Denis Johnson, Des Anges

Denis Johnson, Des Anges

Un homme et une femme en perdition se rencontrent dans un car Greyhound. Le bout de chemin qu’ils feront ensemble n’a rien d’angélique

La balade de Bill et de Jamie

Elle, Jamie Mays, flanquée de ses deux filles Miranda et « Baby » Ellen, fuyant un mari médiocre et adultère avec à peine quelques sous en poche ; lui, William Houston Junior, ancien marin, vivant de boulots temporaires et d’expédients plus ou moins légaux. Tels sont les « anges » de Denis Johnson, plutôt tendance déchus que gracieusetés lumineuses et éthérées. Ils se rencontrent non pas dans le voisinage de Dieu mais dans un car Greyhound ralliant la Pennsylvanie. Une rencontre qui sans doute n’aurait connu d’autre horizon que ces premiers mots échangés et ces quelques verres bus ensemble de bar en bar si un dealer n’avait abusé de Jamie en la bourrant de drogues. Cette mésaventure va s’avérer un ciment des plus solides, mais unissant Bill et Jamie pour le pire au lieu du mieux attendu.

Cette histoire d’amour marquée du sceau de la déchéance partagée au coeur de l’alcool et de la drogue met en scène des personnages vivotant dans ces basses zones de la société où règne la loi du « tant bien que mal », où l’espoir se nourrit essentiellement d’une religiosité de pacotille coincée entre textes bibliques et fréquentation assidue de voyants en tout genre – où les membres d’une famille sont dispersés entre domicile, prison et asile. Cela nous vaut quelques passages saisissants où l’auteur jette une lumière crue et sans complaisance sur les paysages urbains, les délires éthylico-stupéfiants, la détresse humaine.

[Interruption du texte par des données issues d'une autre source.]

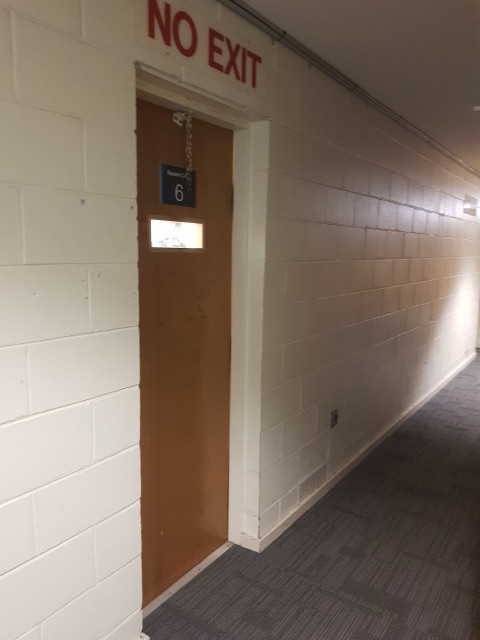 Locate an element on the screen. The image size is (480, 640). wall is located at coordinates (365, 268). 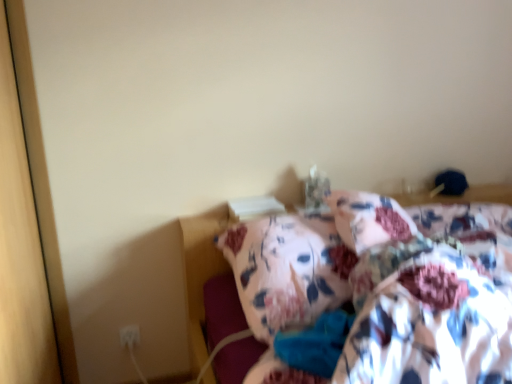 Image resolution: width=512 pixels, height=384 pixels. I want to click on floral fabric bed at center, so click(x=202, y=271).

Identify the location of floral fabric bed at center. (202, 271).

From the picture: Which is behind, floral fabric blanket at center or white plastic electric outlet at lower left?

white plastic electric outlet at lower left.

Is floral fabric blanket at center looking in the opposite direction of white plastic electric outlet at lower left?

No, floral fabric blanket at center's orientation is not away from white plastic electric outlet at lower left.

Considering the relative sizes of floral fabric blanket at center and white plastic electric outlet at lower left in the image provided, is floral fabric blanket at center wider than white plastic electric outlet at lower left?

Yes.

Is floral fabric blanket at center to the left or to the right of white plastic electric outlet at lower left in the image?

floral fabric blanket at center is positioned on white plastic electric outlet at lower left's right side.

From the image's perspective, is floral fabric bed at center under floral fabric blanket at center?

Yes, from the image's perspective, floral fabric bed at center is below floral fabric blanket at center.

Considering the sizes of objects floral fabric bed at center and floral fabric blanket at center in the image provided, who is taller, floral fabric bed at center or floral fabric blanket at center?

→ floral fabric bed at center.

Is floral fabric blanket at center a part of floral fabric bed at center?

Yes.

Is floral fabric bed at center facing towards floral fabric blanket at center?

Yes, floral fabric bed at center is turned towards floral fabric blanket at center.

Is white plastic electric outlet at lower left to the right of floral fabric bed at center from the viewer's perspective?

In fact, white plastic electric outlet at lower left is to the left of floral fabric bed at center.

Consider the image. Looking at their sizes, would you say white plastic electric outlet at lower left is wider or thinner than floral fabric bed at center?

In the image, white plastic electric outlet at lower left appears to be more narrow than floral fabric bed at center.

Are white plastic electric outlet at lower left and floral fabric bed at center beside each other?

No, white plastic electric outlet at lower left is not beside floral fabric bed at center.

Do you think white plastic electric outlet at lower left is within floral fabric blanket at center, or outside of it?

white plastic electric outlet at lower left cannot be found inside floral fabric blanket at center.

From the image's perspective, is white plastic electric outlet at lower left on floral fabric blanket at center?

No, from the image's perspective, white plastic electric outlet at lower left is not above floral fabric blanket at center.

Which is closer to the camera, (124, 327) or (444, 221)?

The point (444, 221) is more forward.

Is white plastic electric outlet at lower left positioned behind floral fabric blanket at center?

Yes, it is.

Can you confirm if floral fabric bed at center is bigger than white plastic electric outlet at lower left?

Correct, floral fabric bed at center is larger in size than white plastic electric outlet at lower left.

Does floral fabric bed at center turn towards white plastic electric outlet at lower left?

No, floral fabric bed at center is not turned towards white plastic electric outlet at lower left.

From the image's perspective, which is above, floral fabric bed at center or white plastic electric outlet at lower left?

floral fabric bed at center is shown above in the image.

Visually, is floral fabric bed at center positioned to the left or to the right of white plastic electric outlet at lower left?

Clearly, floral fabric bed at center is on the right of white plastic electric outlet at lower left in the image.

Locate an element on the screen. blanket positioned vertically above the floral fabric bed at center (from a real-world perspective) is located at coordinates (435, 302).

Considering the sizes of objects floral fabric blanket at center and floral fabric bed at center in the image provided, who is smaller, floral fabric blanket at center or floral fabric bed at center?

Smaller between the two is floral fabric blanket at center.

From a real-world perspective, which is physically above, floral fabric blanket at center or floral fabric bed at center?

floral fabric blanket at center.

Where is `blanket that appears in front of the white plastic electric outlet at lower left`? blanket that appears in front of the white plastic electric outlet at lower left is located at coordinates (435, 302).

Locate an element on the screen. The width and height of the screenshot is (512, 384). bed directly beneath the floral fabric blanket at center (from a real-world perspective) is located at coordinates (202, 271).

Based on their spatial positions, is white plastic electric outlet at lower left or floral fabric bed at center closer to floral fabric blanket at center?

The object closer to floral fabric blanket at center is floral fabric bed at center.

When comparing their distances from floral fabric blanket at center, does floral fabric bed at center or white plastic electric outlet at lower left seem closer?

floral fabric bed at center lies closer to floral fabric blanket at center than the other object.

Looking at this image, based on their spatial positions, is floral fabric bed at center or floral fabric blanket at center further from white plastic electric outlet at lower left?

Among the two, floral fabric blanket at center is located further to white plastic electric outlet at lower left.

In the scene shown: Which object lies further to the anchor point floral fabric bed at center, white plastic electric outlet at lower left or floral fabric blanket at center?

Based on the image, floral fabric blanket at center appears to be further to floral fabric bed at center.

When comparing their distances from floral fabric bed at center, does floral fabric blanket at center or white plastic electric outlet at lower left seem closer?

white plastic electric outlet at lower left.

Estimate the real-world distances between objects in this image. Which object is further from white plastic electric outlet at lower left, floral fabric blanket at center or floral fabric bed at center?

Among the two, floral fabric blanket at center is located further to white plastic electric outlet at lower left.

Image resolution: width=512 pixels, height=384 pixels. I want to click on blanket between floral fabric bed at center and white plastic electric outlet at lower left in the front-back direction, so click(x=435, y=302). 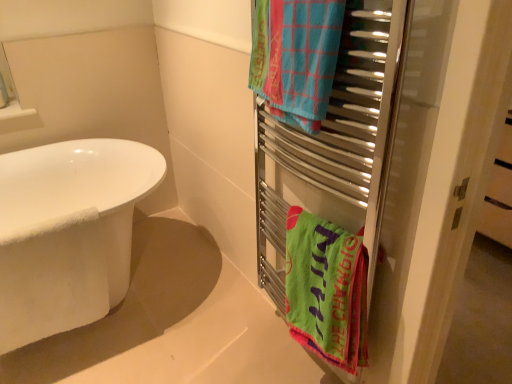 Find the location of a particular element. vacant space situated above green fabric towel at right, the 2th towel/napkin in the top-to-bottom sequence (from a real-world perspective) is located at coordinates (319, 227). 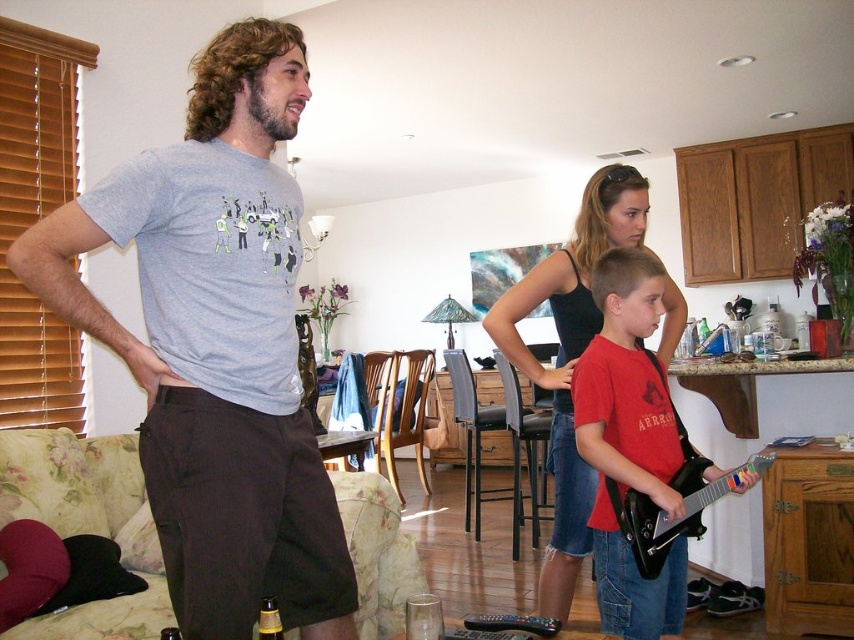 Question: Which object is the closest to the black tank top at center?

Choices:
 (A) gray t-shirt at center
 (B) red matte guitar at lower right

Answer: (B)

Question: Which object appears closest to the camera in this image?

Choices:
 (A) gray t-shirt at center
 (B) black tank top at center

Answer: (A)

Question: From the image, what is the correct spatial relationship of gray t-shirt at center in relation to black tank top at center?

Choices:
 (A) above
 (B) below

Answer: (A)

Question: Is gray t-shirt at center above black tank top at center?

Choices:
 (A) no
 (B) yes

Answer: (B)

Question: Which point is farther to the camera?

Choices:
 (A) (603, 552)
 (B) (588, 212)
 (C) (174, 481)

Answer: (B)

Question: Is red matte guitar at lower right wider than black tank top at center?

Choices:
 (A) yes
 (B) no

Answer: (B) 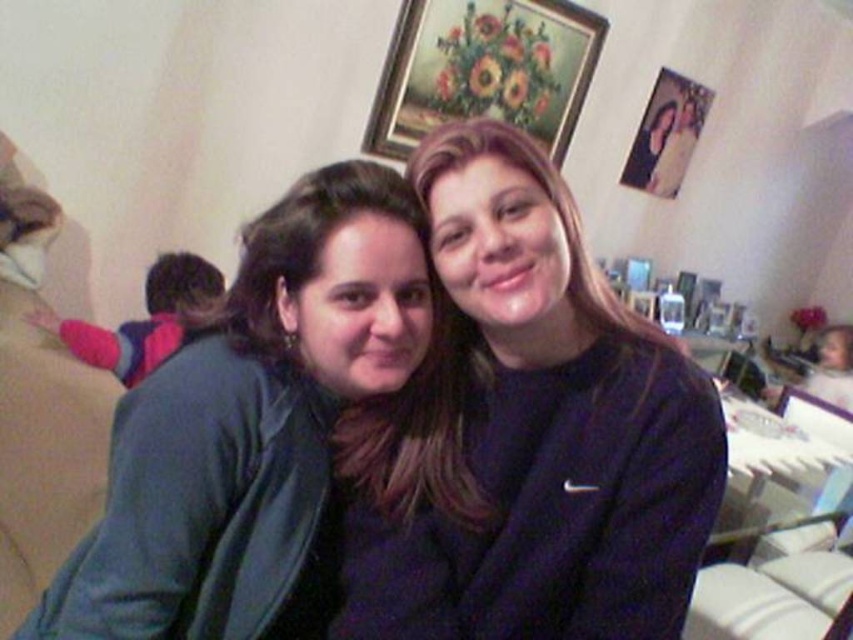 Question: Which point appears closest to the camera in this image?

Choices:
 (A) (177, 252)
 (B) (686, 104)
 (C) (531, 84)

Answer: (A)

Question: Can you confirm if matte green jacket at left is positioned to the right of wooden framed floral painting at upper center?

Choices:
 (A) yes
 (B) no

Answer: (B)

Question: Among these objects, which one is farthest from the camera?

Choices:
 (A) wooden framed floral painting at upper center
 (B) matte green jacket at left

Answer: (A)

Question: Is wooden framed floral painting at upper center wider than pink fleece jacket at left?

Choices:
 (A) no
 (B) yes

Answer: (B)

Question: Is matte green jacket at left further to the viewer compared to pink fleece jacket at left?

Choices:
 (A) yes
 (B) no

Answer: (B)

Question: Which point is farther to the camera?

Choices:
 (A) matte wooden photo frame at upper right
 (B) matte green jacket at left
 (C) wooden framed floral painting at upper center

Answer: (A) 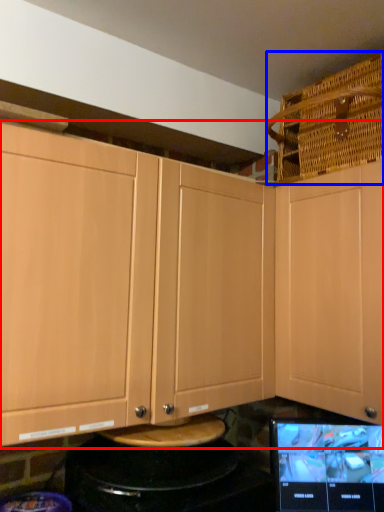 Question: Among these objects, which one is nearest to the camera, cabinetry (highlighted by a red box) or basket (highlighted by a blue box)?

Choices:
 (A) cabinetry
 (B) basket

Answer: (A)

Détresse à laquelle il a su donner, chez Bill et Jamie surtout, une dimension tragique : conscients – certes de manière très fugitive – de courir à leur perte, ils demeurent incapables de mettre en oeuvre les moyens qui leur permettraient de s’en tirer.

Malgré cela les personnages gardent quelque chose d’inconsistant, de factice. Comme si l’auteur n’avait jamais entretenu avec eux la moindre connivence et s’était maintenu à distance de leurs émotions. Même lorsque le « je » de Jamie, de Bill ou de quiconque prend pour un temps les commandes de la narration, leur intériorité nous demeure étrangère. La responsabilité en revient pour une large part aux dialogues, où le registre de langage est souvent en décalage par rapport au locuteur. Peut-être ces incohérences figurent-elles dans le texte original, mais l’on tablera plutôt pour une faute de traduction : pourquoi un traducteur qui, à en juger par des phrases de ce type – « […] mais son propre état de confusion le faisait taire comparé aux transactions de la rue de tous les jours. » – n’est pas toujours allé au-delà d’une transposition littérale de l’anglais en français, se serait-il donné la peine de travailler à la justesse de ton des dialogues ? Et la bizarrerie de ces formules ne se justifie nullement par l’adoption du point de vue d’un protagoniste en proie à la confusion mentale !

Ces maladresses de traduction manifestes sont, bien sûr, un obstacle à la lecture. Mais quand bien même elles seraient corrigées, il y a fort à parier que le roman, entaché par un dénouement moiré de reflets par trop bien-pensants, resterait anecdotique. C’est regrettable : prétexte à toute une galerie de portraits pittoresques puisés dans cette frange de la société où prédominent misère matérielle, détresse morale et mentalités primaires, l’histoire de Bill et Jamie aurait pu briller de cet éclat sali et puissant que revêtent parfois les tragédies les plus sordides.

isabelle roche

   
 

Denis Johnson, Des Anges (traduit par Jean-Pierre Carasso), Christian Bourgois, « Fictives », 2003, 264 p. – 15,00 €.